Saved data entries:

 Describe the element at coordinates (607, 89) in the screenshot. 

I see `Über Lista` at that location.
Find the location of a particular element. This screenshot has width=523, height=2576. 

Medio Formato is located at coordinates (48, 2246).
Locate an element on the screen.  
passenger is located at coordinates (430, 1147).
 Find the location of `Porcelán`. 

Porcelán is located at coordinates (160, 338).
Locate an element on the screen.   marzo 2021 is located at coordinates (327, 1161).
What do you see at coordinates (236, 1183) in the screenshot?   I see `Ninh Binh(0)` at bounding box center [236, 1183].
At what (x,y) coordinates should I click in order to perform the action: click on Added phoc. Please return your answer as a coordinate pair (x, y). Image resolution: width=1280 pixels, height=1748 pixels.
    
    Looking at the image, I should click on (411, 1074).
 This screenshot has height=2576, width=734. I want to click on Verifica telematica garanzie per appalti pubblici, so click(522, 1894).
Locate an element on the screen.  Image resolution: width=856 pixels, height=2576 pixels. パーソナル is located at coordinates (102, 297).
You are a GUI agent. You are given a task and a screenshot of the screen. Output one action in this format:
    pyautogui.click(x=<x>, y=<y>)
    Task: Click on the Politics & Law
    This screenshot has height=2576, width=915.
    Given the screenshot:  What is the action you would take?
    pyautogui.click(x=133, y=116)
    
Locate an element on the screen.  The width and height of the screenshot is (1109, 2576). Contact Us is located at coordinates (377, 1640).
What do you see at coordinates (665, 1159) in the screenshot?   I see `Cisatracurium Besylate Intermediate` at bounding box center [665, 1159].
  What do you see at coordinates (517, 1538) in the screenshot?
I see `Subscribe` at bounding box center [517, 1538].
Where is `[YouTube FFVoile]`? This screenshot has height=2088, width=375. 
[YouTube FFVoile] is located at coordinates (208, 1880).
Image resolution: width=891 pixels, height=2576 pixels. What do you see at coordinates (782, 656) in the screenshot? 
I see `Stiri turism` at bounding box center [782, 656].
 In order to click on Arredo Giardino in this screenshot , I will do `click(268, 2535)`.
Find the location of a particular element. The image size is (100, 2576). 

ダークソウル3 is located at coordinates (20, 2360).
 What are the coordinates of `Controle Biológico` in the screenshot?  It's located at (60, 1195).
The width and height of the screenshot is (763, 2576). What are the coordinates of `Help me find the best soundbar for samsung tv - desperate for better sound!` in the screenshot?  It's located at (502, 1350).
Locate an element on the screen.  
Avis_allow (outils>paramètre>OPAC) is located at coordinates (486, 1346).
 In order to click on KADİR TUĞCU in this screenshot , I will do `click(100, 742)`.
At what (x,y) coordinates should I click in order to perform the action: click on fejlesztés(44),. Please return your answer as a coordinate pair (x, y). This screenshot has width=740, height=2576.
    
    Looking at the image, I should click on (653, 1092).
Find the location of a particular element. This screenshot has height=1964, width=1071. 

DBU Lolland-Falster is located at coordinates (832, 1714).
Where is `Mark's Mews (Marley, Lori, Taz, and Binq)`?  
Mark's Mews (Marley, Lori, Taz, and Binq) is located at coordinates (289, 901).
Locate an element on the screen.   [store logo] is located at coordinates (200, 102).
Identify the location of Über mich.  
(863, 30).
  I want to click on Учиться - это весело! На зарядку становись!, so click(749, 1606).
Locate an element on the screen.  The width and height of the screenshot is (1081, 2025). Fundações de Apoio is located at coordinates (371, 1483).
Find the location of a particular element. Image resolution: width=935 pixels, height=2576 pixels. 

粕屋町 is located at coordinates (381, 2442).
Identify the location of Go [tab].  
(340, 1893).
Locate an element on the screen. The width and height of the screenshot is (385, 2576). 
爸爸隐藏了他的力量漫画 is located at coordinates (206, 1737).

§ **What is being asked**:
Nothing but the lines from the one with "Identify the location of Go [tab]." through the last line of the entries should be repeated, and those exactly.

§ **Result of this exercise**:
Identify the location of Go [tab].  
(340, 1893).
Locate an element on the screen. The width and height of the screenshot is (385, 2576). 
爸爸隐藏了他的力量漫画 is located at coordinates (206, 1737).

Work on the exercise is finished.